So per certo che userete il nostro caso per dare l’esempio, che la vendetta sarà draconiana, che farete di tutto per isolarci ( basti dire che è più di un anno che la nostra corrispondenza è sottoposta a censura), ma voglio darvi una cattiva notizia: si tratta di sforzi inutili. Sono perlomeno 150 anni che giudici, anche più feroci di voi, cercano di cancellare l’idea della possibilità di una vita libera dall’autorità, ma con scarsi risultati. Posso tranquillamente assicurarvi che le vostre azioni repressive, per quanto ad ampio spettro, per quanto indiscriminate, non potranno disarticolare o debellare alcunché. Se pensate di arrivare, grazie a noi, ad altri anarchici che abbiano deciso di sperimentare la possibilità caotica, spontanea ed informale della FAI vi sbagliate di grosso e non potrete che fare l’ennesimo buco nell’acqua; né io né Alfredo conosciamo alcuno che abbia fatto questa scelta. State dando la caccia ad un fantasma che non potete rinchiudere nelle anguste caselle dei vostri codici. Questo perché esso si manifesta nell’istante in cui le tensioni distruttive di coloro che l’animano si uniscono per agire, nel momento in cui donne e uomini liberi decidono di sperimentare concretamente l’anarchia. Ora che l’esperienza del Nucleo Olga si è conclusa, posso solamente assicurarvi che ho trovato nuove ragioni per alimentare il mio odio e motivi per desiderare la distruzione dell’esistente, fatto di autorità, sfruttamento e distruzione della natura.

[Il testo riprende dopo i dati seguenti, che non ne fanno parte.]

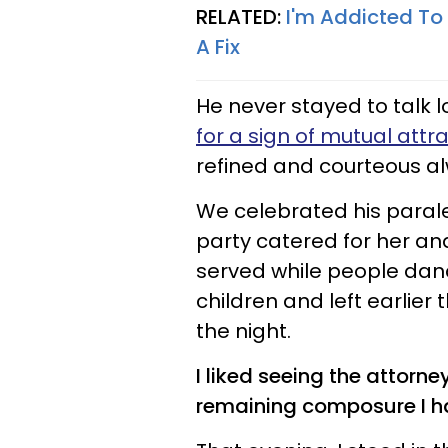
RELATED:
I'm Addicted To 
A Fix
He never stayed to talk l
for a sign of mutual attr
refined and courteous a
We celebrated his parale
party catered for her and
served while people da
children and left earlier
the night.
I liked seeing the attorne
remaining composure I ha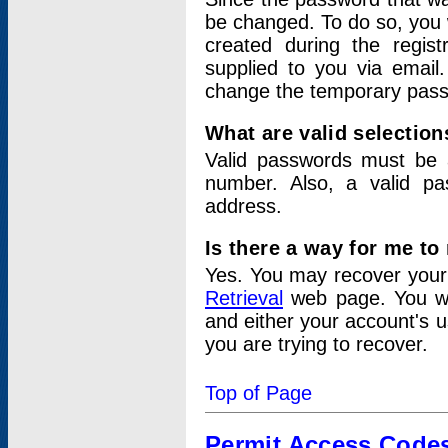
be changed. To do so, you 
created during the regis
supplied to you via email.
change the temporary pas
What are valid selectio
Valid passwords must be a
number. Also, a valid p
address.
Is there a way for me t
Yes. You may recover you
Retrieval
web page. You wil
and either your account's 
you are trying to recover.
Top of Page
Permit Access Code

Amore a complicità per le sorelle e i fratelli che con le loro azioni, in ogni parte del mondo, rendono reale il folle sogno della FAI/FRI.
Amore e complicità per le compagne e i compagni che, anonimamente o meno, continuano ad attaccare in nome della possibilità di una vita libera dall’autorità.
Amore e libertà per tutti i prigionieri anarchici.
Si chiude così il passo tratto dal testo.